Whilst the staff are all DBS Checked, and ‘trained to the highest quality’. I’ve found them to be a little hit and miss, some of them are wonderful. They engage well with the children, and are all smiles. Others, aren’t. J was feeling a little overwhelmed and wanted to do a job he enjoyed (paper recycling). We went upstairs to find a staff member in there, and she barked something about ‘Not being able to do it with just one child, and he’d have to do it later’. Amazingly, we did go back later, about 30 minutes, when the staff member had gone, and J was welcomed in and did the activity on his own! It’d be good if the staff were up there with ‘Disney’ style training – ALL the smiles, and happiness.
Food and Drink
There are a few places to grab something to eat and drink within KidZania. It’s easy to grab a quick coffee while your little one is ‘working’.As you’re on a strict 4 hour time slot, it’s probably best to avoid sitting down for a meal together. When your child’s time has expired you’ll have more time to enjoy the food places –
Fire House – “The Fire House serves Neapolitan pizzas made to order in a wood oven, flame grilled hot dogs and chicken burgers along with a variety of side dishes.”
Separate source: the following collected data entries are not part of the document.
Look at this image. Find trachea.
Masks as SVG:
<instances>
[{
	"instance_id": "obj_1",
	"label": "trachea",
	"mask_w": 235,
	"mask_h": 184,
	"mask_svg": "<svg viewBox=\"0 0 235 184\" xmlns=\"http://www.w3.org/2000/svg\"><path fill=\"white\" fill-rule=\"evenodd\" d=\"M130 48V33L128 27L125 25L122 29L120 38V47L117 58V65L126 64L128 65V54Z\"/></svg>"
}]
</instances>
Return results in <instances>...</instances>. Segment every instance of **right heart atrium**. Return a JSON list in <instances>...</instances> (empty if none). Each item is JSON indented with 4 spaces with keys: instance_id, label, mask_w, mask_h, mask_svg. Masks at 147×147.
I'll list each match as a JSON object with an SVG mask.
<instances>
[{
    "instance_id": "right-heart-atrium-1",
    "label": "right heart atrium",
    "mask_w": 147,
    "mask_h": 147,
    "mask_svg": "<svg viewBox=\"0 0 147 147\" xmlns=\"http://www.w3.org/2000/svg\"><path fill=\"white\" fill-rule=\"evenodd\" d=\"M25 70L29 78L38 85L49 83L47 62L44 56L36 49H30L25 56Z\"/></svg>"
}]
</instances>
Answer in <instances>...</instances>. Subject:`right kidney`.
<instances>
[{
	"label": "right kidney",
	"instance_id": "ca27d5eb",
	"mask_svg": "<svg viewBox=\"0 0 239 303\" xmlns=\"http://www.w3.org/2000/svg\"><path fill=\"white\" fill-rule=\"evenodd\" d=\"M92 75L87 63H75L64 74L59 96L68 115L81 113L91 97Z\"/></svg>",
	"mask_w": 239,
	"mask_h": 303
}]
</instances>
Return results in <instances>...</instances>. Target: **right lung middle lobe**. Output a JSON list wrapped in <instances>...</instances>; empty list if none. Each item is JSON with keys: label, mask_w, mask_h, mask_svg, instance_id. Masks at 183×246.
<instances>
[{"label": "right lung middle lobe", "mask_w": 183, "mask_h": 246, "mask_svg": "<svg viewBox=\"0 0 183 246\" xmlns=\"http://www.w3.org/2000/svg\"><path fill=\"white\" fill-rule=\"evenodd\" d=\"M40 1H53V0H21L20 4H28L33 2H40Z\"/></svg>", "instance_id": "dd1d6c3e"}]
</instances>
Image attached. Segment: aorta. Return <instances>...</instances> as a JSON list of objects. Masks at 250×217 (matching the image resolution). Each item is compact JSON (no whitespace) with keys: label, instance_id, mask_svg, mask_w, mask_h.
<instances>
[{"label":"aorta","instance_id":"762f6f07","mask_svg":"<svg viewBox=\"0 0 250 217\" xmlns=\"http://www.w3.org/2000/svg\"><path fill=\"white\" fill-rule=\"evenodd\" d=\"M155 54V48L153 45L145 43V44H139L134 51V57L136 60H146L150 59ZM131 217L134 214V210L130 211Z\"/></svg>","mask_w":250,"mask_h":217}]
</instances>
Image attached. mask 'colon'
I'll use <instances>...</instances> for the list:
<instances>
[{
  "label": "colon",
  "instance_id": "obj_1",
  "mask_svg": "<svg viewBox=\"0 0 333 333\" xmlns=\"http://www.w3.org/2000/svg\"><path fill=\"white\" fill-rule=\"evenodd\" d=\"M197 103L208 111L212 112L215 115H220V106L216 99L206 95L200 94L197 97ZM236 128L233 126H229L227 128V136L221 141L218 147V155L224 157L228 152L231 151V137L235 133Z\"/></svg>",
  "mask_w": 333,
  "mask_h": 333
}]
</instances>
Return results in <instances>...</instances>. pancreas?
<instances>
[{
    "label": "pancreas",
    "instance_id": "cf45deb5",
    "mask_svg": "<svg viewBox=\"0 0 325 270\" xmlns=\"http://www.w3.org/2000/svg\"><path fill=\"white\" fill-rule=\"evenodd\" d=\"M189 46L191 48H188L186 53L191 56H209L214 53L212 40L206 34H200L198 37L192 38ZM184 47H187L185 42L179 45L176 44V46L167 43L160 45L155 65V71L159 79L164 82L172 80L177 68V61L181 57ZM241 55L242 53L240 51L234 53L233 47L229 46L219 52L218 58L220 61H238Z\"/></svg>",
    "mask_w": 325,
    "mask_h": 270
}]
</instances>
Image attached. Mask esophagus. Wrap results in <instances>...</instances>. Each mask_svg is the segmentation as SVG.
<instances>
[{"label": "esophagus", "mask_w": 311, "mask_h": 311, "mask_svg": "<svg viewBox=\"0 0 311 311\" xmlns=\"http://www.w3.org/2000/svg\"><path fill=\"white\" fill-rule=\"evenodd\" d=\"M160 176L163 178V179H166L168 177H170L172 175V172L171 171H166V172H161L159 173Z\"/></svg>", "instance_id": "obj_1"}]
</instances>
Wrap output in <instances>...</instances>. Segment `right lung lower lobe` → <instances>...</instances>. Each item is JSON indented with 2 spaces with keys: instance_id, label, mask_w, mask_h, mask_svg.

The Hut – “Grab a coffee and a snack for a little morning or afternoon boost. There’s plenty of space to sit down upstairs or take yourself away from the busy City for a while and relax in the Grown-Ups Garden Shed, our ‘adults only’ area”
Coffee Shop – “If you need a quick revival whilst your children enjoy another activity this is the perfect break spot. ”
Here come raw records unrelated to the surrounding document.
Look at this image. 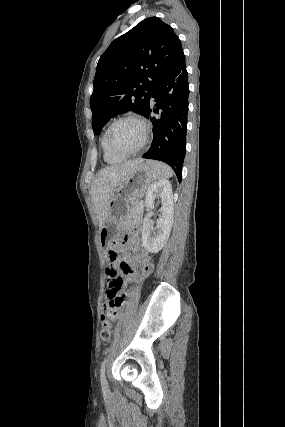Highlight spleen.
Wrapping results in <instances>:
<instances>
[{
	"label": "spleen",
	"mask_w": 285,
	"mask_h": 427,
	"mask_svg": "<svg viewBox=\"0 0 285 427\" xmlns=\"http://www.w3.org/2000/svg\"><path fill=\"white\" fill-rule=\"evenodd\" d=\"M147 163L153 169L156 179H168L173 176V171L168 165L153 160H148Z\"/></svg>",
	"instance_id": "3e777b00"
}]
</instances>
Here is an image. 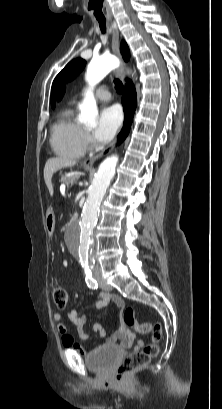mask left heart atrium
Listing matches in <instances>:
<instances>
[{
    "instance_id": "left-heart-atrium-1",
    "label": "left heart atrium",
    "mask_w": 222,
    "mask_h": 409,
    "mask_svg": "<svg viewBox=\"0 0 222 409\" xmlns=\"http://www.w3.org/2000/svg\"><path fill=\"white\" fill-rule=\"evenodd\" d=\"M122 121V114L117 106L104 108L99 116L97 127L94 130V139L104 144L109 142L116 134Z\"/></svg>"
}]
</instances>
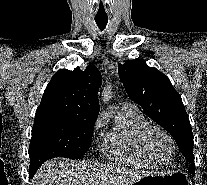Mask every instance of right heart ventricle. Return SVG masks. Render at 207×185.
<instances>
[{
  "instance_id": "1",
  "label": "right heart ventricle",
  "mask_w": 207,
  "mask_h": 185,
  "mask_svg": "<svg viewBox=\"0 0 207 185\" xmlns=\"http://www.w3.org/2000/svg\"><path fill=\"white\" fill-rule=\"evenodd\" d=\"M150 126L138 112L123 109L113 131L104 141V151L112 159L125 164L151 166L157 161L146 151L142 136Z\"/></svg>"
}]
</instances>
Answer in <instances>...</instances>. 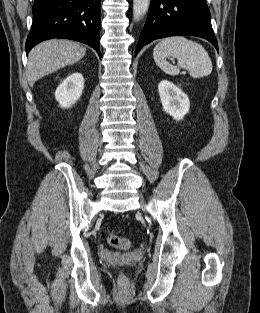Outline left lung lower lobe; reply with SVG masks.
<instances>
[{
  "label": "left lung lower lobe",
  "instance_id": "1",
  "mask_svg": "<svg viewBox=\"0 0 260 313\" xmlns=\"http://www.w3.org/2000/svg\"><path fill=\"white\" fill-rule=\"evenodd\" d=\"M174 35L205 38L218 50L205 0H151L135 55L151 41Z\"/></svg>",
  "mask_w": 260,
  "mask_h": 313
}]
</instances>
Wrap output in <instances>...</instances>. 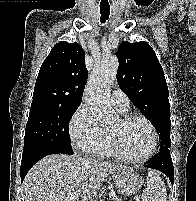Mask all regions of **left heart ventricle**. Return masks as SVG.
Listing matches in <instances>:
<instances>
[{
    "label": "left heart ventricle",
    "instance_id": "obj_1",
    "mask_svg": "<svg viewBox=\"0 0 196 201\" xmlns=\"http://www.w3.org/2000/svg\"><path fill=\"white\" fill-rule=\"evenodd\" d=\"M111 130L119 133L123 147L134 157L145 155L152 146L151 130L142 121H134L127 125H121L118 119L111 126Z\"/></svg>",
    "mask_w": 196,
    "mask_h": 201
}]
</instances>
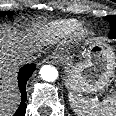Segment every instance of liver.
Returning <instances> with one entry per match:
<instances>
[{"label": "liver", "mask_w": 116, "mask_h": 116, "mask_svg": "<svg viewBox=\"0 0 116 116\" xmlns=\"http://www.w3.org/2000/svg\"><path fill=\"white\" fill-rule=\"evenodd\" d=\"M24 51L32 52L31 45L24 38L14 34L2 36L0 31V116H8L18 104L13 80L17 70V58Z\"/></svg>", "instance_id": "obj_1"}]
</instances>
Ice Cream Shop – “Running low on energy? Why not pick up something from our Ice Cream Shop”
Gourmet Burger Kitchen – Choose from one of their classics or something more adventurous layering the freshest ingredients with their unique homemade sauces.
We had lunch at the GBK after J had made his burger in the activity. It wasn’t overly busy, however it took nearly 15 minutes for me and Miss A to get our order. Had we ordered something overly complex? No. Just two portions of chips. Whilst the GBK chips are good, it shouldn’t take 15 minutes for someone to scoop them out.
Exit through the Gift Shop
When your 4 hours is up, your child will no longer be able to ‘check in’ to jobs and experiences, so you’ll have to leave. As you leave you can scan the wristband and see any ‘professional’ pictures taken around the City. These can be purchased at a fairly standard price, included is a digital download. Once you’ve looked at the pictures you go through ‘Immigration’. Here all the wristbands are removed and you’re free to exit – via the gift shop. There’s all many of KidZania branded stuff and dressing up outfits for the fun to continue at home.
There’s no denying, KidZania is a wonderful concept. It gives children the opportunity to do the jobs they’ve played out, and experience them ‘for real’. There is lots to see and do, and generally the infrastructure of KidZania is sound. However, it’s let down by hit and miss staff, and poor dining experiences. It has a real Disney feel to the world, and the idea, and it all looks brilliant. The experience in places leaves a lot to be desired. It would be nice to see the staff walking around to engage more with families, staff within the rooms to be that extra bit happier. KidZania is a vast, and overwhelming place and it needs the stuff to be as joyful as the concept.